Due to high transmittance in the infrared region, low phonon energies, and significant nonlinearity of their optical properties chalcogenide glasses have been the subject of intense fundamental and applied research for a long time [1–4]. Namely germanium sulfide glasses are interesting materials which can be used as sensitive media for optical recording, as light guides, as high resolution inorganic photoresistors, or antireflection coatings. A number of papers are devoted to the study of the crystallization behavior in Ge_xS_(1−x) glasses [5–8]. Surprisingly, there are only few references [9–13] available on the viscosity behavior of this or analogous selenide systems. Moreover, the available viscosity experimental data are not treated by the contemporary viscosity models.

In the present work, the experimental temperature dependence of viscosity of Ge_xS_(1−x) (x = 0.30, 0.32, 0.33, 0.333, 0.34, 0.36, 0.38, 0.40, 0.42, and 0.44) glass melts published by Málek and Shánělová [13] was studied by applying various commonly used viscosity models—Andrade or Frenkel constant activation energy model [3, 4, 14–18], Adam and Gibbs [17, 19], Avramov and Milchev [17, 20], and MYEGA [17, 21]. The compositional dependence of the parameters of considered viscosity models was alternatively described by multilinear forms using as independent variables the overall atomic glass composition—i.e., mole fractions x _g(Ge) and x _g(Ge), and using the equilibrium molar amounts of components considered in the thermodynamic model of Shakhmatkin and Vedishcheva (i.e., n(Ge), n(S), n(GeS), and n(GeS₂)).

Methods

Thermodynamic model of Shakhmatkin and Vedishcheva

Mainly in the field of silicate glasses the thermodynamic model of Shakhmatkin and Vedishcheva was successfully applied in previous years [22–30]. This model considers glasses and melts as an ideal solution formed from salt-like products of equilibrium chemical reactions between the simple chemical entities (oxides, halogenides, chalcogenides, etc.) and from the original (un-reacted) entities.

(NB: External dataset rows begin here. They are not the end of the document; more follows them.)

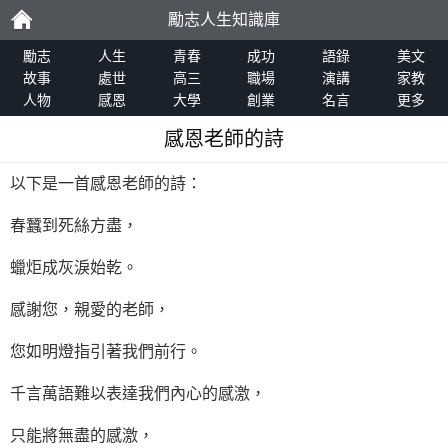
勵志人生知識庫
勵
勵志
人生
青春
成功
語錄
美文
故事
處世
高三
職場
演講
家教
人物
感恩
大學
創業
名言
更多
志
感恩老師的詩
以下是一首感恩老師的詩：
春蠶到死絲方盡，
蠟炬成灰淚始乾。
感謝您，親愛的老師，
您如明燈指引著我們前行。
千言萬語難以表達我們內心的感激，
只能將無盡的感激，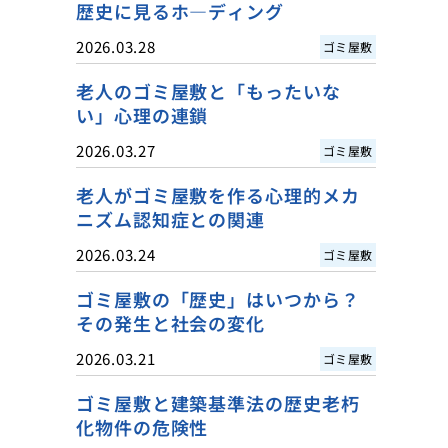
歴史に見るホ―ディング
2026.03.28
ゴミ屋敷
老人のゴミ屋敷と「もったいな
い」心理の連鎖
2026.03.27
ゴミ屋敷
老人がゴミ屋敷を作る心理的メカ
ニズム認知症との関連
2026.03.24
ゴミ屋敷
ゴミ屋敷の「歴史」はいつから？
その発生と社会の変化
2026.03.21
ゴミ屋敷
ゴミ屋敷と建築基準法の歴史老朽
化物件の危険性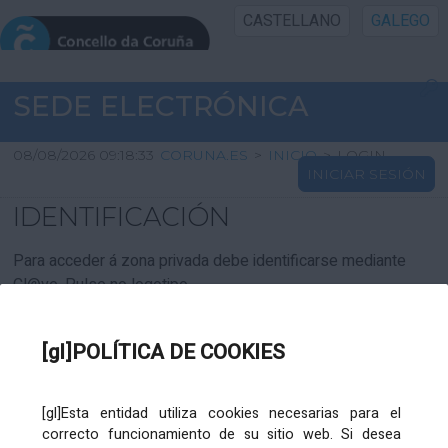
CASTELLANO
GALEGO
INICIO SEDE
SEDE ELECTRÓNICA
INICIO
08/08/2026 09:18:33
CORUNA.ES
>
INICIO
>
LOGIN
INICIAR SESIÓN
INFORMACIÓN PÚBLICA
IDENTIFICACIÓN
CARTAFOL CIDADÁN
Para acceder á zona privada debe identificarse mediante
Cl@ve. Pulse no logotipo
UTILIDADES
[gl]POLÍTICA DE COOKIES
AXUDA
[gl]Esta entidad utiliza cookies necesarias para el
correcto funcionamiento de su sitio web. Si desea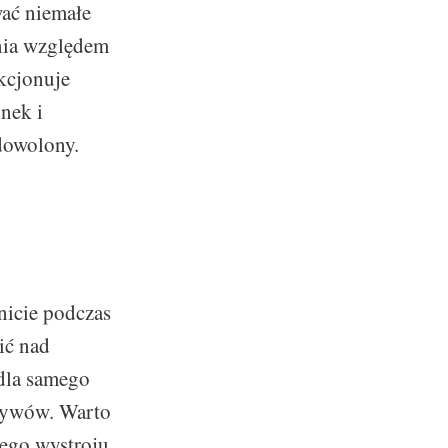
wać niemałe
nia względem
akcjonuje
nek i
dowolony.
nicie podczas
ić nad
 dla samego
otywów. Warto
ego wystroju.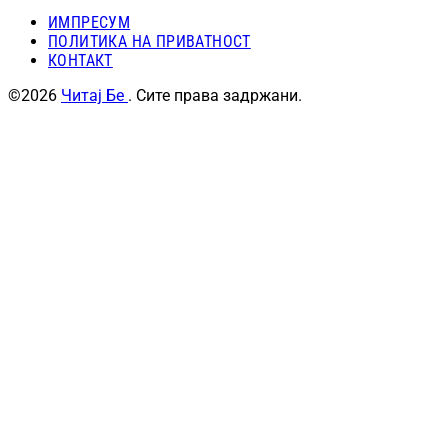
ИМПРЕСУМ
ПОЛИТИКА НА ПРИВАТНОСТ
КОНТАКТ
©2026
Читај Бе
. Сите права задржани.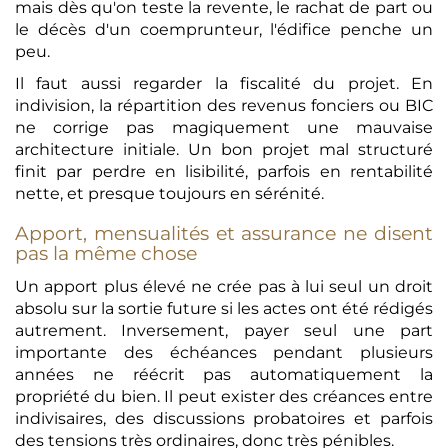
mais dès qu'on teste la revente, le rachat de part ou
le décès d'un coemprunteur, l'édifice penche un
peu.
Il faut aussi regarder la fiscalité du projet. En
indivision, la répartition des revenus fonciers ou BIC
ne corrige pas magiquement une mauvaise
architecture initiale. Un bon projet mal structuré
finit par perdre en lisibilité, parfois en rentabilité
nette, et presque toujours en sérénité.
Apport, mensualités et assurance ne disent
pas la même chose
Un apport plus élevé ne crée pas à lui seul un droit
absolu sur la sortie future si les actes ont été rédigés
autrement. Inversement, payer seul une part
importante des échéances pendant plusieurs
années ne réécrit pas automatiquement la
propriété du bien. Il peut exister des créances entre
indivisaires, des discussions probatoires et parfois
des tensions très ordinaires, donc très pénibles.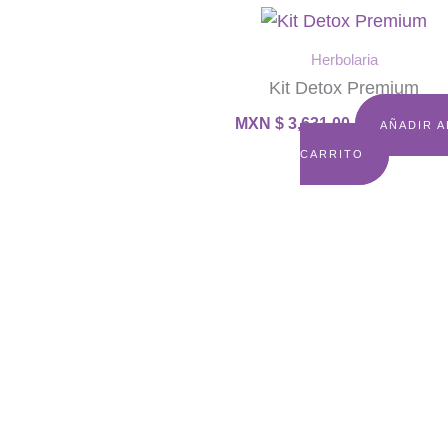
Herbolaria
Kit Detox Premium
MXN $
3,631.00
AÑADIR A
CARRITO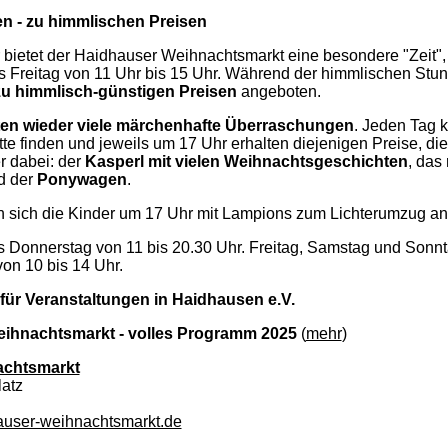
n - zu himmlischen Preisen
 bietet der Haidhauser Weihnachtsmarkt eine besondere "Zeit",
is Freitag von 11 Uhr bis 15 Uhr. Während der himmlischen St
u himmlisch-günstigen Preisen
angeboten.
ten wieder viele märchenhafte Überraschungen
. Jeden Tag 
te finden und jeweils um 17 Uhr erhalten diejenigen Preise, di
r dabei: der
Kasperl mit vielen Weihnachtsgeschichten
, das
d der
Ponywagen
.
en sich die Kinder um 17 Uhr mit Lampions zum Lichterumzug an
s Donnerstag von 11 bis 20.30 Uhr. Freitag, Samstag und Sonn
on 10 bis 14 Uhr.
 für Veranstaltungen in Haidhausen e.V.
eihnachtsmarkt - volles Programm 2025
(
mehr
)
achtsmarkt
atz
user-weihnachtsmarkt.de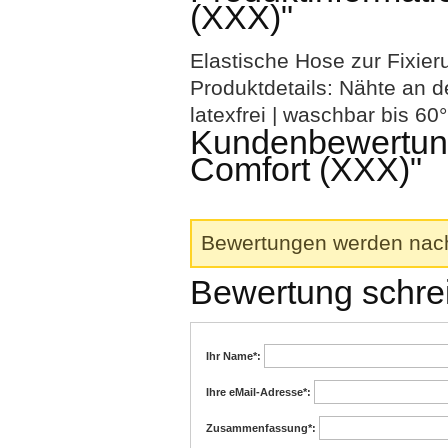
(XXX)"
Elastische Hose zur Fixie
Produktdetails: Nähte an 
latexfrei | waschbar bis 60
Kundenbewertunge
Comfort (XXX)"
Bewertungen werden nach 
Bewertung schre
Ihr Name
*:
Ihre eMail-Adresse
*:
Zusammenfassung
*: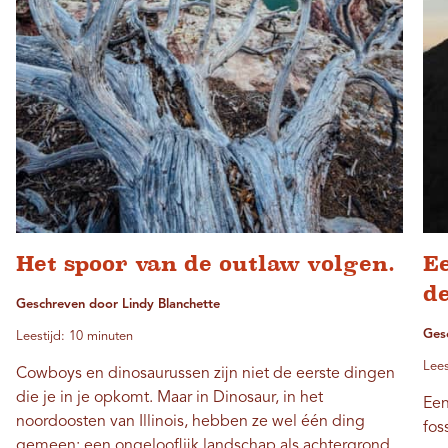
Het spoor van de outlaw volgen.
Ee
de
Geschreven door Lindy Blanchette
Ges
Leestijd: 10 minuten
Lees
Cowboys en dinosaurussen zijn niet de eerste dingen
die je in je opkomt. Maar in Dinosaur, in het
Een
noordoosten van Illinois, hebben ze wel één ding
fos
gemeen: een ongelooflijk landschap als achtergrond.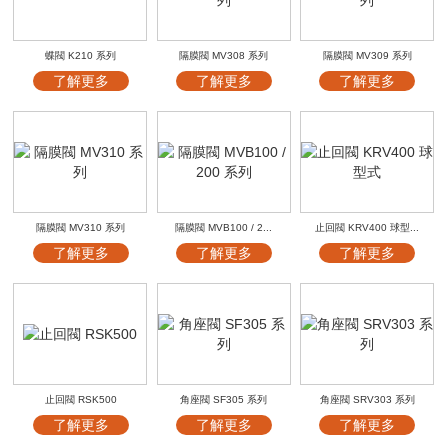
蝶閥 K210 系列
隔膜閥 MV308 系列
隔膜閥 MV309 系列
了解更多
了解更多
了解更多
隔膜閥 MV310 系列
隔膜閥 MVB100 / 2...
止回閥 KRV400 球型...
了解更多
了解更多
了解更多
止回閥 RSK500
角座閥 SF305 系列
角座閥 SRV303 系列
了解更多
了解更多
了解更多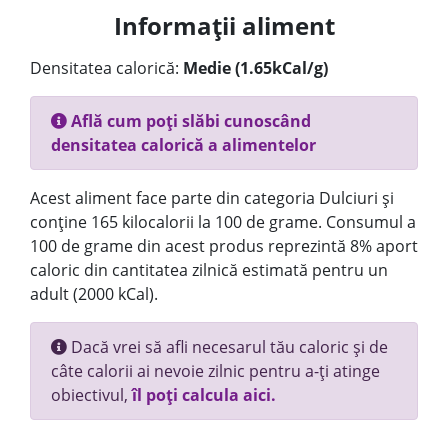
Informații aliment
Densitatea calorică:
Medie (1.65kCal/g)
Află cum poți slăbi cunoscând
densitatea calorică a alimentelor
Acest aliment face parte din categoria Dulciuri și
conține 165 kilocalorii la 100 de grame. Consumul a
100 de grame din acest produs reprezintă 8% aport
caloric din cantitatea zilnică estimată pentru un
adult (2000 kCal).
Dacă vrei să afli necesarul tău caloric și de
câte calorii ai nevoie zilnic pentru a-ți atinge
obiectivul,
îl poți calcula aici.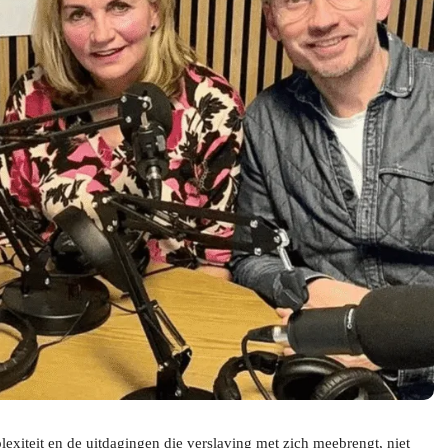
lexiteit en de uitdagingen die verslaving met zich meebrengt, niet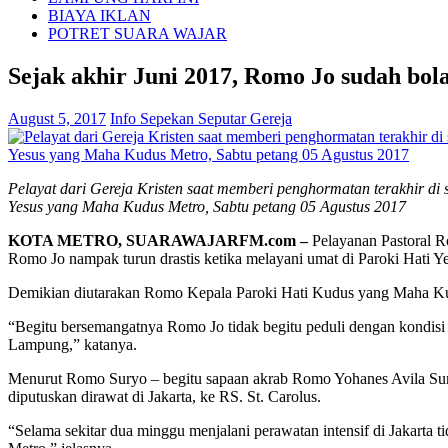
BIAYA IKLAN
POTRET SUARA WAJAR
Sejak akhir Juni 2017, Romo Jo sudah bola
August 5, 2017
Info Sepekan Seputar Gereja
Pelayat dari Gereja Kristen saat memberi penghormatan terakhir di
Yesus yang Maha Kudus Metro, Sabtu petang 05 Agustus 2017
KOTA METRO, SUARAWAJARFM.com –
Pelayanan Pastoral 
Romo Jo nampak turun drastis ketika melayani umat di Paroki Hati 
Demikian diutarakan Romo Kepala Paroki Hati Kudus yang Maha Kud
“Begitu bersemangatnya Romo Jo tidak begitu peduli dengan kondisi
Lampung,” katanya.
Menurut Romo Suryo – begitu sapaan akrab Romo Yohanes Avila Sury
diputuskan dirawat di Jakarta, ke RS. St. Carolus.
“Selama sekitar dua minggu menjalani perawatan intensif di Jakarta 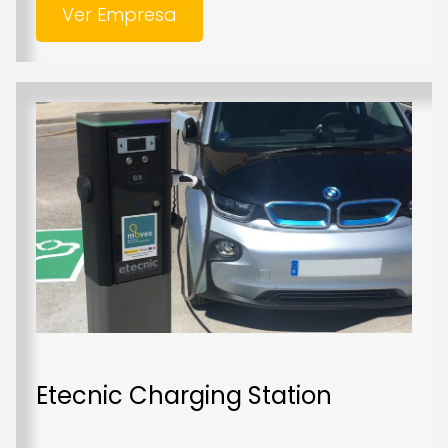
Ver Empresa
Etecnic Charging Station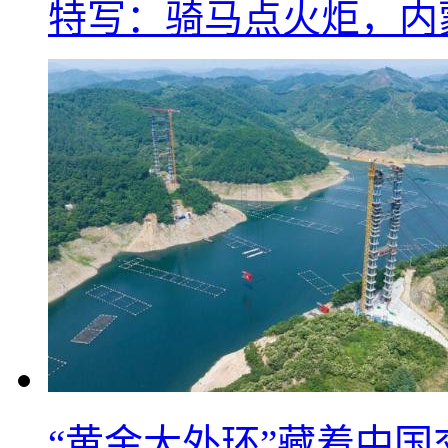
特写：骑马点火炬，内
“黄金大外环”藏着中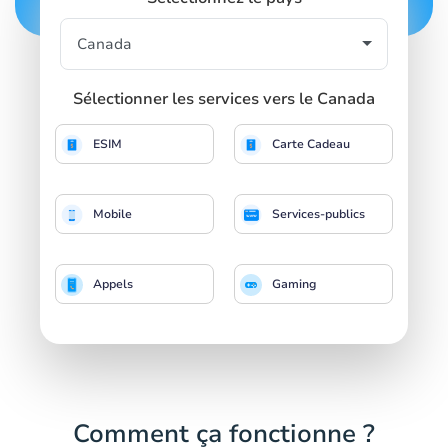
Sélectionner les services vers le Canada
ESIM
Carte Cadeau
Mobile
Services-publics
Appels
Gaming
Comment ça fonctionne ?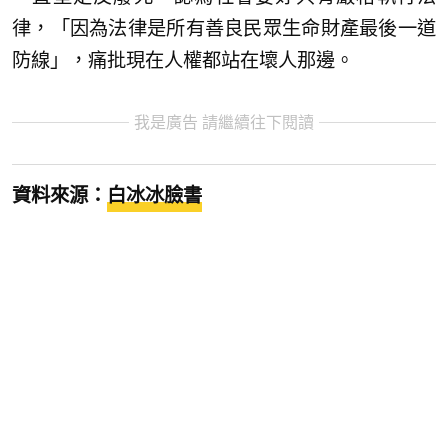
律，「因為法律是所有善良民眾生命財產最後一道
防線」，痛批現在人權都站在壞人那邊。
我是廣告 請繼續往下閱讀
資料來源：
白冰冰臉書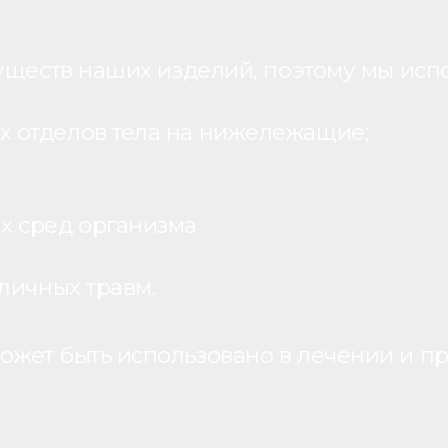
уществ наших изделий, поэтому мы исп
 отделов тела на нижележащие;
х сред организма
личных травм.
жет быть использовано в лечении и пр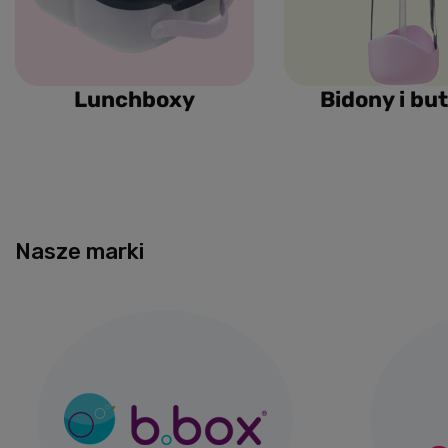
Lunchboxy
Bidony i but
Nasze marki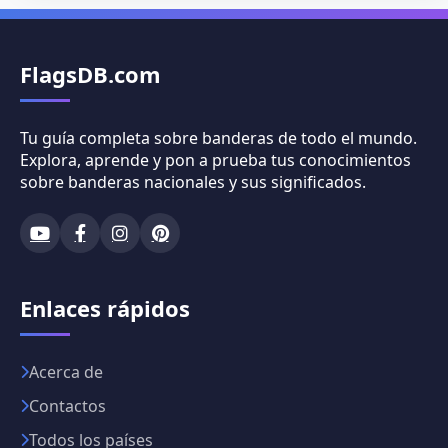
FlagsDB.com
Tu guía completa sobre banderas de todo el mundo.
Explora, aprende y pon a prueba tus conocimientos
sobre banderas nacionales y sus significados.
Enlaces rápidos
Acerca de
Contactos
Todos los países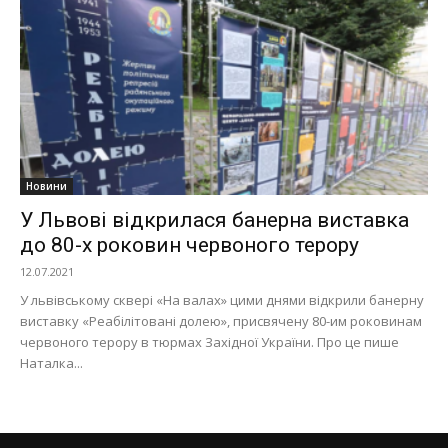
Новини
У Львові відкрилася банерна виставка
до 80-х роковин червоного терору
12.07.2021
У львівському сквері «На валах» цими днями відкрили банерну
виставку «Реабілітовані долею», присвячену 80-им роковинам
червоного терору в тюрмах Західної України. Про це пише
Наталка...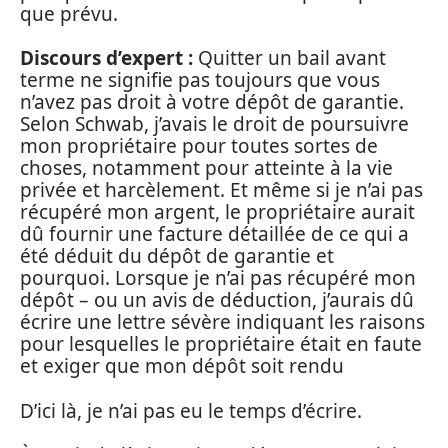
que prévu.
Discours d’expert :
Quitter un bail avant
terme ne signifie pas toujours que vous
n’avez pas droit à votre dépôt de garantie.
Selon Schwab, j’avais le droit de poursuivre
mon propriétaire pour toutes sortes de
choses, notamment pour atteinte à la vie
privée et harcèlement. Et même si je n’ai pas
récupéré mon argent, le propriétaire aurait
dû fournir une facture détaillée de ce qui a
été déduit du dépôt de garantie et
pourquoi. Lorsque je n’ai pas récupéré mon
dépôt – ou un avis de déduction, j’aurais dû
écrire une lettre sévère indiquant les raisons
pour lesquelles le propriétaire était en faute
et exiger que mon dépôt soit rendu
D’ici là, je n’ai pas eu le temps d’écrire.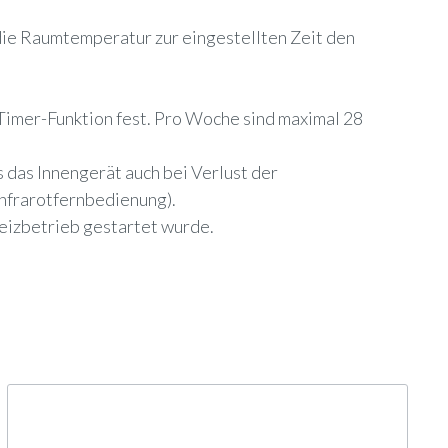
t die Raumtemperatur zur eingestellten Zeit den
imer-Funktion fest. Pro Woche sind maximal 28
 das Innengerät auch bei Verlust der
Infrarotfernbedienung).
Heizbetrieb gestartet wurde.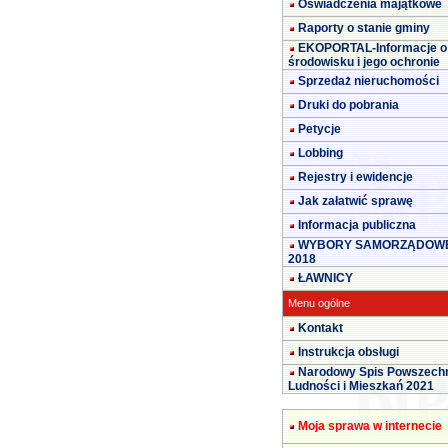
Oświadczenia majątkowe
Raporty o stanie gminy
EKOPORTAL-Informacje o
środowisku i jego ochronie
Sprzedaż nieruchomości
Druki do pobrania
Petycje
Lobbing
Rejestry i ewidencje
Jak załatwić sprawę
Informacja publiczna
WYBORY SAMORZĄDOW
2018
ŁAWNICY
Menu ogólne
Kontakt
Instrukcja obsługi
Narodowy Spis Powszech
Ludności i Mieszkań 2021
Moja sprawa w internecie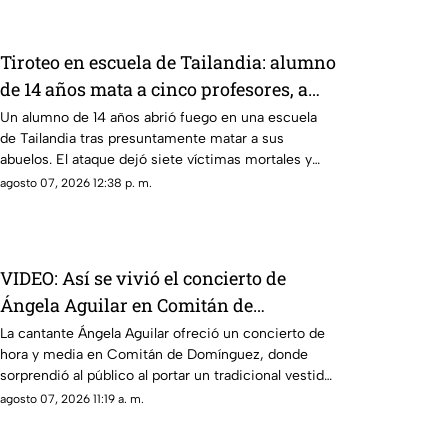
Tiroteo en escuela de Tailandia: alumno
de 14 años mata a cinco profesores, a
sus abuelos y deja decenas de heridos
Un alumno de 14 años abrió fuego en una escuela
de Tailandia tras presuntamente matar a sus
abuelos. El ataque dejó siete víctimas mortales y
decenas de heridos.
agosto 07, 2026 12:38 p. m.
VIDEO: Así se vivió el concierto de
Ángela Aguilar en Comitán de
Domínguez, Chiapas
La cantante Ángela Aguilar ofreció un concierto de
hora y media en Comitán de Domínguez, donde
sorprendió al público al portar un tradicional vestido
chiapaneco.
agosto 07, 2026 11:19 a. m.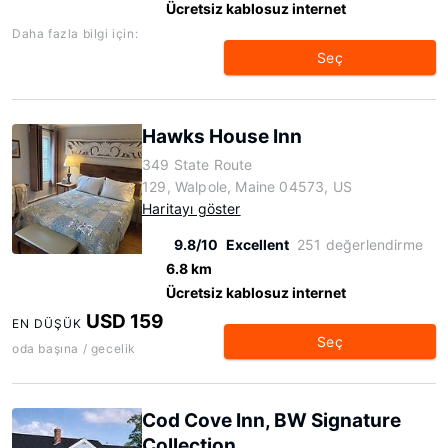
Ücretsiz kablosuz internet
Daha fazla bilgi için:
Seç
Hawks House Inn
349 State Route
129, Walpole, Maine 04573, US
Haritayı göster
9.8/10
Excellent
251 değerlendirme
6.8 km
Ücretsiz kablosuz internet
USD 159
EN DÜŞÜK
Seç
oda başına / gecelik
Cod Cove Inn, BW Signature
Collection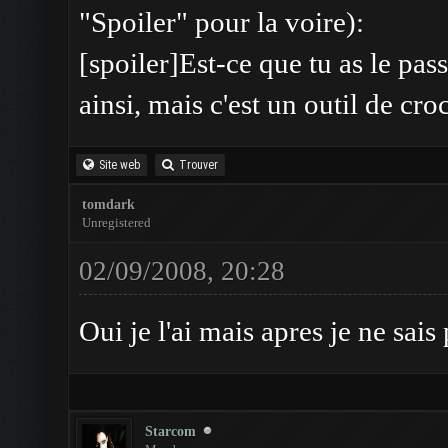
"Spoiler" pour la voire):
[spoiler]Est-ce que tu as le passe
ainsi, mais c'est un outil de cro
Site web
Trouver
tomdark
Unregistered
02/09/2008, 20:28
Oui je l'ai mais apres je ne sais 
Starcom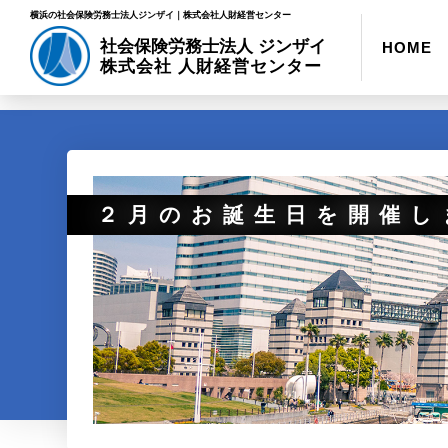
横浜の社会保険労務士法人ジンザイ｜株式会社人財経営センター
社会保険労務士法人 ジンザイ
HOME
株式会社 人財経営センター
２月のお誕生日を開催し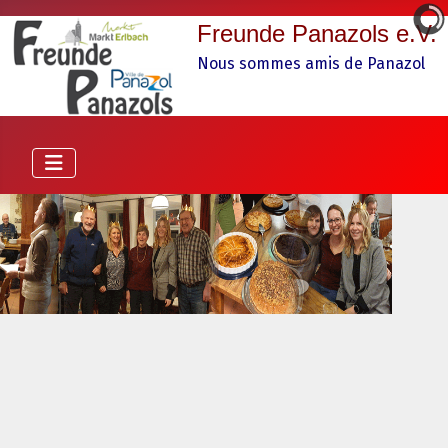
Freunde Panazols e.V.
Nous sommes amis de Panazol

These salt-like products (also called associates, groupings, or species) have the same stoichiometry as the crystalline compounds, which exist in the equilibrium phase diagram of the considered system. The model does not use adjustable parameters only the molar Gibbs energies of pure crystalline compounds and the analytical composition of the system considered are used as input parameters. The minimization of the system’s Gibbs energy constrained by the overall system composition has to be performed with respect to the molar amount of each system species to reach the equilibrium system composition [31].

When the crystalline state data are used the model can be simply applied to most multicomponent glasses including the non-oxide ones. The contemporary databases of thermodynamic properties containing the molar Gibbs energies of various species (like the FACT database [32, 33]) enable the routine construction of the Shakhmatkin and Vedishcheva model for many important multicomponent systems.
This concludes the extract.